» To do: The answer must be an exact transcription of all the records below.

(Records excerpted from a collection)
________________________
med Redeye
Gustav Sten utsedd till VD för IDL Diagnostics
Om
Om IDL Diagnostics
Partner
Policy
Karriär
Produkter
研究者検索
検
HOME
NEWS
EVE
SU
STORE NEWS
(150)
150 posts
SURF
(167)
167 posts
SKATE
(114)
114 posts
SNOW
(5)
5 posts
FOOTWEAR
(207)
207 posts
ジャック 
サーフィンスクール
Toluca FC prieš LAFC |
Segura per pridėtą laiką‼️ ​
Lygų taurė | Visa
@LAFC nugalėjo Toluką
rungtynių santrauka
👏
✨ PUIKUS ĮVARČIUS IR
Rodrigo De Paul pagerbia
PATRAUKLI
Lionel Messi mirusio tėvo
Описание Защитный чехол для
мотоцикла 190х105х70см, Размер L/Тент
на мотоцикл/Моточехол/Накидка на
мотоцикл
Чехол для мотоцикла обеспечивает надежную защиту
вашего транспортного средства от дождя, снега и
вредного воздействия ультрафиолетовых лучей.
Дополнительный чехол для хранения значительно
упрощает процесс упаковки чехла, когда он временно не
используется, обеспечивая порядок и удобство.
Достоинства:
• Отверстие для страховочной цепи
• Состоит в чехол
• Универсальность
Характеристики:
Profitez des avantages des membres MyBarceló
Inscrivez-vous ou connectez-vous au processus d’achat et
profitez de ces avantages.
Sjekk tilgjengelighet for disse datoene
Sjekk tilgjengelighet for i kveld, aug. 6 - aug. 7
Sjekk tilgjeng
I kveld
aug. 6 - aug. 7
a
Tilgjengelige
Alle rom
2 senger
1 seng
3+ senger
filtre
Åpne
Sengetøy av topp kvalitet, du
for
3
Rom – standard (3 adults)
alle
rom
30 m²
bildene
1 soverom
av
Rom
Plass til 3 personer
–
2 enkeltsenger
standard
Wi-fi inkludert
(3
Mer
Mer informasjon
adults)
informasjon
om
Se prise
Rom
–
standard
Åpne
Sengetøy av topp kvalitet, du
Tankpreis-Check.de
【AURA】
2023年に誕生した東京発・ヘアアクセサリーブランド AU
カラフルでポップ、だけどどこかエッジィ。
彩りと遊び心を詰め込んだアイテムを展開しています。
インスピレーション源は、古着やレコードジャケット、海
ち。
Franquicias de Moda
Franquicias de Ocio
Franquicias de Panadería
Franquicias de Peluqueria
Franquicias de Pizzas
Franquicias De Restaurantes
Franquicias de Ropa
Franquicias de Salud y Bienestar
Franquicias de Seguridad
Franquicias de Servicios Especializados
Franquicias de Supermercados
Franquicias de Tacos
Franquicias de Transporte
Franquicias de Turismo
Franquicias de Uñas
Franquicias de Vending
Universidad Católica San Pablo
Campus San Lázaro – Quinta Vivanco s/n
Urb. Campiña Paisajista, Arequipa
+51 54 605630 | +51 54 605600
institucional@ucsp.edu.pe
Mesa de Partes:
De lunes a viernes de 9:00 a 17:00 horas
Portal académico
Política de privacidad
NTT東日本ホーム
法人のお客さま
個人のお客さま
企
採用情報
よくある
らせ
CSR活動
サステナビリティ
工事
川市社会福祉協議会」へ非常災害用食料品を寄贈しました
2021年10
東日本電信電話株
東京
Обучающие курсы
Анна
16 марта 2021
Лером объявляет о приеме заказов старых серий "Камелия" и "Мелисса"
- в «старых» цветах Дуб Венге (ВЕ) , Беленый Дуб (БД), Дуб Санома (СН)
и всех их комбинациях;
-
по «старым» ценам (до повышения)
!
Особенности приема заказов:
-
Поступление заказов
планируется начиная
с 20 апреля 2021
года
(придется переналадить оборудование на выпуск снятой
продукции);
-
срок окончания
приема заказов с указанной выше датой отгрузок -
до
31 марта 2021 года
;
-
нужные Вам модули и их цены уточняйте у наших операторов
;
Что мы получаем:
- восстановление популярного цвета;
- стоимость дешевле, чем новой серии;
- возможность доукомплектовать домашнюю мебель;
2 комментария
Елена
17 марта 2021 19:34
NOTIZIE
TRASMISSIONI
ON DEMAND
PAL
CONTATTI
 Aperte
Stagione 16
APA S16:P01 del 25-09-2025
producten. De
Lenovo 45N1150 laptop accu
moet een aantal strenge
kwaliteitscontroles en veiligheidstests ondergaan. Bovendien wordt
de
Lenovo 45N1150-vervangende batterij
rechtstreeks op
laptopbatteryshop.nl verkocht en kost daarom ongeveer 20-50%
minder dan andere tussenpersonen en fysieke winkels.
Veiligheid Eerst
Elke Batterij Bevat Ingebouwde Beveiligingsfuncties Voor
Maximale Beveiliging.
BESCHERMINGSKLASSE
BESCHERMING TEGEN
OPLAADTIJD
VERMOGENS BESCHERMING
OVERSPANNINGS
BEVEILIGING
________________________
» Task response:
med Redeye
Gustav Sten utsedd till VD för IDL Diagnostics
Om
Om IDL Diagnostics
Partner
Policy
Karriär
Produkter
研究者検索
検
HOME
NEWS
EVE
SU
STORE NEWS
(150)
150 posts
SURF
(167)
167 posts
SKATE
(114)
114 posts
SNOW
(5)
5 posts
FOOTWEAR
(207)
207 posts
ジャック 
サーフィンスクール
Toluca FC prieš LAFC |
Segura per pridėtą laiką‼️ ​
Lygų taurė | Visa
@LAFC nugalėjo Toluką
rungtynių santrauka
👏
✨ PUIKUS ĮVARČIUS IR
Rodrigo De Paul pagerbia
PATRAUKLI
Lionel Messi mirusio tėvo
Описание Защитный чехол для
мотоцикла 190х105х70см, Размер L/Тент
на мотоцикл/Моточехол/Накидка на
мотоцикл
Чехол для мотоцикла обеспечивает надежную защиту
вашего транспортного средства от дождя, снега и
вредного воздействия ультрафиолетовых лучей.
Дополнительный чехол для хранения значительно
упрощает процесс упаковки чехла, когда он временно не
используется, обеспечивая порядок и удобство.
Достоинства:
• Отверстие для страховочной цепи
• Состоит в чехол
• Универсальность
Характеристики:
Profitez des avantages des membres MyBarceló
Inscrivez-vous ou connectez-vous au processus d’achat et
profitez de ces avantages.
Sjekk tilgjengelighet for disse datoene
Sjekk tilgjengelighet for i kveld, aug. 6 - aug. 7
Sjekk tilgjeng
I kveld
aug. 6 - aug. 7
a
Tilgjengelige
Alle rom
2 senger
1 seng
3+ senger
filtre
Åpne
Sengetøy av topp kvalitet, du
for
3
Rom – standard (3 adults)
alle
rom
30 m²
bildene
1 soverom
av
Rom
Plass til 3 personer
–
2 enkeltsenger
standard
Wi-fi inkludert
(3
Mer
Mer informasjon
adults)
informasjon
om
Se prise
Rom
–
standard
Åpne
Sengetøy av topp kvalitet, du
Tankpreis-Check.de
【AURA】
2023年に誕生した東京発・ヘアアクセサリーブランド AU
カラフルでポップ、だけどどこかエッジィ。
彩りと遊び心を詰め込んだアイテムを展開しています。
インスピレーション源は、古着やレコードジャケット、海
ち。
Franquicias de Moda
Franquicias de Ocio
Franquicias de Panadería
Franquicias de Peluqueria
Franquicias de Pizzas
Franquicias De Restaurantes
Franquicias de Ropa
Franquicias de Salud y Bienestar
Franquicias de Seguridad
Franquicias de Servicios Especializados
Franquicias de Supermercados
Franquicias de Tacos
Franquicias de Transporte
Franquicias de Turismo
Franquicias de Uñas
Franquicias de Vending
Universidad Católica San Pablo
Campus San Lázaro – Quinta Vivanco s/n
Urb. Campiña Paisajista, Arequipa
+51 54 605630 | +51 54 605600
institucional@ucsp.edu.pe
Mesa de Partes:
De lunes a viernes de 9:00 a 17:00 horas
Portal académico
Política de privacidad
NTT東日本ホーム
法人のお客さま
個人のお客さま
企
採用情報
よくある
らせ
CSR活動
サステナビリティ
工事
川市社会福祉協議会」へ非常災害用食料品を寄贈しました
2021年10
東日本電信電話株
東京
Обучающие курсы
Анна
16 марта 2021
Лером объявляет о приеме заказов старых серий "Камелия" и "Мелисса"
- в «старых» цветах Дуб Венге (ВЕ) , Беленый Дуб (БД), Дуб Санома (СН)
и всех их комбинациях;
-
по «старым» ценам (до повышения)
!
Особенности приема заказов:
-
Поступление заказов
планируется начиная
с 20 апреля 2021
года
(придется переналадить оборудование на выпуск снятой
продукции);
-
срок окончания
приема заказов с указанной выше датой отгрузок -
до
31 марта 2021 года
;
-
нужные Вам модули и их цены уточняйте у наших операторов
;
Что мы получаем:
- восстановление популярного цвета;
- стоимость дешевле, чем новой серии;
- возможность доукомплектовать домашнюю мебель;
2 комментария
Елена
17 марта 2021 19:34
NOTIZIE
TRASMISSIONI
ON DEMAND
PAL
CONTATTI
 Aperte
Stagione 16
APA S16:P01 del 25-09-2025
producten. De
Lenovo 45N1150 laptop accu
moet een aantal strenge
kwaliteitscontroles en veiligheidstests ondergaan. Bovendien wordt
de
Lenovo 45N1150-vervangende batterij
rechtstreeks op
laptopbatteryshop.nl verkocht en kost daarom ongeveer 20-50%
minder dan andere tussenpersonen en fysieke winkels.
Veiligheid Eerst
Elke Batterij Bevat Ingebouwde Beveiligingsfuncties Voor
Maximale Beveiliging.
BESCHERMINGSKLASSE
BESCHERMING TEGEN
OPLAADTIJD
VERMOGENS BESCHERMING
OVERSPANNINGS
BEVEILIGING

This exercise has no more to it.